#### Directions for this task
Please copy out the records that follow, word for word.

====== Entries supplied

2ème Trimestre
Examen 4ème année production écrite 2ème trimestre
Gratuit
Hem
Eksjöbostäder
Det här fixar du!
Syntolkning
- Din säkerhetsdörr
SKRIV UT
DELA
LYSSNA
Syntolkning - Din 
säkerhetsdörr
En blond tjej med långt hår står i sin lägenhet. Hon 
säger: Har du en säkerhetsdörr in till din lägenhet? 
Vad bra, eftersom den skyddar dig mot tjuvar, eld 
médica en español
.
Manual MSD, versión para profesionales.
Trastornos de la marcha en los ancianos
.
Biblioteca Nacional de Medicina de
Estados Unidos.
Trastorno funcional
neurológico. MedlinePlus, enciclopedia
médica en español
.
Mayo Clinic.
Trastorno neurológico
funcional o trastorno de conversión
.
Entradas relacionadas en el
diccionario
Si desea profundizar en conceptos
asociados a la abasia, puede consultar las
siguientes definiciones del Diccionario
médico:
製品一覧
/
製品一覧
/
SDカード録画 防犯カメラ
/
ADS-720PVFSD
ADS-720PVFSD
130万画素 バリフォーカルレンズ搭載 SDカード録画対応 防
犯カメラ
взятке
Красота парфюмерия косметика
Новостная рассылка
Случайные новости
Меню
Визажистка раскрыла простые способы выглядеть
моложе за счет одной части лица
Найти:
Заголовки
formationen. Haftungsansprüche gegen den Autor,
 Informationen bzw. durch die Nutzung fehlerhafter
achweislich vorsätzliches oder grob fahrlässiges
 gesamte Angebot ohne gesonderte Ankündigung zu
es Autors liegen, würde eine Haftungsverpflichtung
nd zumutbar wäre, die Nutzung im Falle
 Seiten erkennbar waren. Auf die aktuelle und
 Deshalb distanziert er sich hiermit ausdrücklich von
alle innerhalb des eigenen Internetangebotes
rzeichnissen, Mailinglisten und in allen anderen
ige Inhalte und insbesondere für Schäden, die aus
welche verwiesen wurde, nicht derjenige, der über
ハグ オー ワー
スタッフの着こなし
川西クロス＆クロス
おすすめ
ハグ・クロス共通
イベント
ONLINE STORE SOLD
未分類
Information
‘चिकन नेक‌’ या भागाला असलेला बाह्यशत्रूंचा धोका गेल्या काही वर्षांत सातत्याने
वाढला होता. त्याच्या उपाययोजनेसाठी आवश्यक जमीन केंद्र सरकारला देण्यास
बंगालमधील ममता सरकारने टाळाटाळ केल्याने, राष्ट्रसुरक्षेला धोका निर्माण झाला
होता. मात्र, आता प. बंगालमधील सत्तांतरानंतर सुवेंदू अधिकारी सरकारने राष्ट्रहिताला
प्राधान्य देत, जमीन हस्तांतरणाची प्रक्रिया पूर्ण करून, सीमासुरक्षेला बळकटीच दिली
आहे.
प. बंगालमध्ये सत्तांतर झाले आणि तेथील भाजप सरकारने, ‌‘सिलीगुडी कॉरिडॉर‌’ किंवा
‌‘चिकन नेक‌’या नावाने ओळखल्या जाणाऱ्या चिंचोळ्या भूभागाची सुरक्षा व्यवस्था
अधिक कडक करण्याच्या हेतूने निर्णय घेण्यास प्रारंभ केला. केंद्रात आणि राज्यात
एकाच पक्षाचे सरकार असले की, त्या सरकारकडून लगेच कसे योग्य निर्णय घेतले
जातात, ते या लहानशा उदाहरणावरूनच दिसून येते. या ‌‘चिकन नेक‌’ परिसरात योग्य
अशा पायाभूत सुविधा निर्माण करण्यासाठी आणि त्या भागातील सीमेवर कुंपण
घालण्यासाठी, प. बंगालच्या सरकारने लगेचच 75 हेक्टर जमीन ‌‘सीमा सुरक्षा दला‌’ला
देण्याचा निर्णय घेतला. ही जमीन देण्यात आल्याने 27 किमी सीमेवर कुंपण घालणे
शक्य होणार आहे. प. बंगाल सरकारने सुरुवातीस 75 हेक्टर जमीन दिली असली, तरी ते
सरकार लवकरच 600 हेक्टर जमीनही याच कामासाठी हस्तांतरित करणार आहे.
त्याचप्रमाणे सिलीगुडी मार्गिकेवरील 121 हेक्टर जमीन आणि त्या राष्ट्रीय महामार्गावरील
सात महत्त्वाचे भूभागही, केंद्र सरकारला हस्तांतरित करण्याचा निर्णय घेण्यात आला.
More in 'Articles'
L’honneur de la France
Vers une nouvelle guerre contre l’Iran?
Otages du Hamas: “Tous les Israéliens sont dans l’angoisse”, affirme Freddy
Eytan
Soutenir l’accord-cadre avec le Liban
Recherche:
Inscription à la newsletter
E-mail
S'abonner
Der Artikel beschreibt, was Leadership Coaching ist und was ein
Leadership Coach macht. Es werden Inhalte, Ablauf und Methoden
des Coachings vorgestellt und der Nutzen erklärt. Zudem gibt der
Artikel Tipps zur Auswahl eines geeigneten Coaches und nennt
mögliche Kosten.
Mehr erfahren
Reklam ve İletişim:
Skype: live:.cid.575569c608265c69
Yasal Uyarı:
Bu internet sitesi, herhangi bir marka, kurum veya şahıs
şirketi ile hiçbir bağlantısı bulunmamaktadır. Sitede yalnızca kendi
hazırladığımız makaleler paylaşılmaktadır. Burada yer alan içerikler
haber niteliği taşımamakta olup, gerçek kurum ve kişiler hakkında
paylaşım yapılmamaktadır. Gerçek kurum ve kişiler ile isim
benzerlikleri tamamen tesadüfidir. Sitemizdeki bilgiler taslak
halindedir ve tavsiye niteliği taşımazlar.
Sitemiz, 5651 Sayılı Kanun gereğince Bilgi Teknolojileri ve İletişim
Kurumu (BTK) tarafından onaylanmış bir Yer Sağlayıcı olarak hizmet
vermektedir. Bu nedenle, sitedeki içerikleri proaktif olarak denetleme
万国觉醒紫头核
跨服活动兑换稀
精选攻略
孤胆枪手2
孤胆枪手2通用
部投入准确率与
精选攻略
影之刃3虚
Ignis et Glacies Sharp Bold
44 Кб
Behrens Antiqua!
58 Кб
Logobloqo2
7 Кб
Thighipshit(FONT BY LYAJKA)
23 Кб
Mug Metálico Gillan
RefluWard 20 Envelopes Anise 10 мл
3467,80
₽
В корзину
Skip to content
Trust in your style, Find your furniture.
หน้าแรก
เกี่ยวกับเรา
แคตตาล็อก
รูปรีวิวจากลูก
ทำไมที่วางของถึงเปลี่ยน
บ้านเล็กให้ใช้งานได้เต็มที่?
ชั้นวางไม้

============

#### Exercise solution
2ème Trimestre
Examen 4ème année production écrite 2ème trimestre
Gratuit
Hem
Eksjöbostäder
Det här fixar du!
Syntolkning
- Din säkerhetsdörr
SKRIV UT
DELA
LYSSNA
Syntolkning - Din 
säkerhetsdörr
En blond tjej med långt hår står i sin lägenhet. Hon 
säger: Har du en säkerhetsdörr in till din lägenhet? 
Vad bra, eftersom den skyddar dig mot tjuvar, eld 
médica en español
.
Manual MSD, versión para profesionales.
Trastornos de la marcha en los ancianos
.
Biblioteca Nacional de Medicina de
Estados Unidos.
Trastorno funcional
neurológico. MedlinePlus, enciclopedia
médica en español
.
Mayo Clinic.
Trastorno neurológico
funcional o trastorno de conversión
.
Entradas relacionadas en el
diccionario
Si desea profundizar en conceptos
asociados a la abasia, puede consultar las
siguientes definiciones del Diccionario
médico:
製品一覧
/
製品一覧
/
SDカード録画 防犯カメラ
/
ADS-720PVFSD
ADS-720PVFSD
130万画素 バリフォーカルレンズ搭載 SDカード録画対応 防
犯カメラ
взятке
Красота парфюмерия косметика
Новостная рассылка
Случайные новости
Меню
Визажистка раскрыла простые способы выглядеть
моложе за счет одной части лица
Найти:
Заголовки
formationen. Haftungsansprüche gegen den Autor,
 Informationen bzw. durch die Nutzung fehlerhafter
achweislich vorsätzliches oder grob fahrlässiges
 gesamte Angebot ohne gesonderte Ankündigung zu
es Autors liegen, würde eine Haftungsverpflichtung
nd zumutbar wäre, die Nutzung im Falle
 Seiten erkennbar waren. Auf die aktuelle und
 Deshalb distanziert er sich hiermit ausdrücklich von
alle innerhalb des eigenen Internetangebotes
rzeichnissen, Mailinglisten und in allen anderen
ige Inhalte und insbesondere für Schäden, die aus
welche verwiesen wurde, nicht derjenige, der über
ハグ オー ワー
スタッフの着こなし
川西クロス＆クロス
おすすめ
ハグ・クロス共通
イベント
ONLINE STORE SOLD
未分類
Information
‘चिकन नेक‌’ या भागाला असलेला बाह्यशत्रूंचा धोका गेल्या काही वर्षांत सातत्याने
वाढला होता. त्याच्या उपाययोजनेसाठी आवश्यक जमीन केंद्र सरकारला देण्यास
बंगालमधील ममता सरकारने टाळाटाळ केल्याने, राष्ट्रसुरक्षेला धोका निर्माण झाला
होता. मात्र, आता प. बंगालमधील सत्तांतरानंतर सुवेंदू अधिकारी सरकारने राष्ट्रहिताला
प्राधान्य देत, जमीन हस्तांतरणाची प्रक्रिया पूर्ण करून, सीमासुरक्षेला बळकटीच दिली
आहे.
प. बंगालमध्ये सत्तांतर झाले आणि तेथील भाजप सरकारने, ‌‘सिलीगुडी कॉरिडॉर‌’ किंवा
‌‘चिकन नेक‌’या नावाने ओळखल्या जाणाऱ्या चिंचोळ्या भूभागाची सुरक्षा व्यवस्था
अधिक कडक करण्याच्या हेतूने निर्णय घेण्यास प्रारंभ केला. केंद्रात आणि राज्यात
एकाच पक्षाचे सरकार असले की, त्या सरकारकडून लगेच कसे योग्य निर्णय घेतले
जातात, ते या लहानशा उदाहरणावरूनच दिसून येते. या ‌‘चिकन नेक‌’ परिसरात योग्य
अशा पायाभूत सुविधा निर्माण करण्यासाठी आणि त्या भागातील सीमेवर कुंपण
घालण्यासाठी, प. बंगालच्या सरकारने लगेचच 75 हेक्टर जमीन ‌‘सीमा सुरक्षा दला‌’ला
देण्याचा निर्णय घेतला. ही जमीन देण्यात आल्याने 27 किमी सीमेवर कुंपण घालणे
शक्य होणार आहे. प. बंगाल सरकारने सुरुवातीस 75 हेक्टर जमीन दिली असली, तरी ते
सरकार लवकरच 600 हेक्टर जमीनही याच कामासाठी हस्तांतरित करणार आहे.
त्याचप्रमाणे सिलीगुडी मार्गिकेवरील 121 हेक्टर जमीन आणि त्या राष्ट्रीय महामार्गावरील
सात महत्त्वाचे भूभागही, केंद्र सरकारला हस्तांतरित करण्याचा निर्णय घेण्यात आला.
More in 'Articles'
L’honneur de la France
Vers une nouvelle guerre contre l’Iran?
Otages du Hamas: “Tous les Israéliens sont dans l’angoisse”, affirme Freddy
Eytan
Soutenir l’accord-cadre avec le Liban
Recherche:
Inscription à la newsletter
E-mail
S'abonner
Der Artikel beschreibt, was Leadership Coaching ist und was ein
Leadership Coach macht. Es werden Inhalte, Ablauf und Methoden
des Coachings vorgestellt und der Nutzen erklärt. Zudem gibt der
Artikel Tipps zur Auswahl eines geeigneten Coaches und nennt
mögliche Kosten.
Mehr erfahren
Reklam ve İletişim:
Skype: live:.cid.575569c608265c69
Yasal Uyarı:
Bu internet sitesi, herhangi bir marka, kurum veya şahıs
şirketi ile hiçbir bağlantısı bulunmamaktadır. Sitede yalnızca kendi
hazırladığımız makaleler paylaşılmaktadır. Burada yer alan içerikler
haber niteliği taşımamakta olup, gerçek kurum ve kişiler hakkında
paylaşım yapılmamaktadır. Gerçek kurum ve kişiler ile isim
benzerlikleri tamamen tesadüfidir. Sitemizdeki bilgiler taslak
halindedir ve tavsiye niteliği taşımazlar.
Sitemiz, 5651 Sayılı Kanun gereğince Bilgi Teknolojileri ve İletişim
Kurumu (BTK) tarafından onaylanmış bir Yer Sağlayıcı olarak hizmet
vermektedir. Bu nedenle, sitedeki içerikleri proaktif olarak denetleme
万国觉醒紫头核
跨服活动兑换稀
精选攻略
孤胆枪手2
孤胆枪手2通用
部投入准确率与
精选攻略
影之刃3虚
Ignis et Glacies Sharp Bold
44 Кб
Behrens Antiqua!
58 Кб
Logobloqo2
7 Кб
Thighipshit(FONT BY LYAJKA)
23 Кб
Mug Metálico Gillan
RefluWard 20 Envelopes Anise 10 мл
3467,80
₽
В корзину
Skip to content
Trust in your style, Find your furniture.
หน้าแรก
เกี่ยวกับเรา
แคตตาล็อก
รูปรีวิวจากลูก
ทำไมที่วางของถึงเปลี่ยน
บ้านเล็กให้ใช้งานได้เต็มที่?
ชั้นวางไม้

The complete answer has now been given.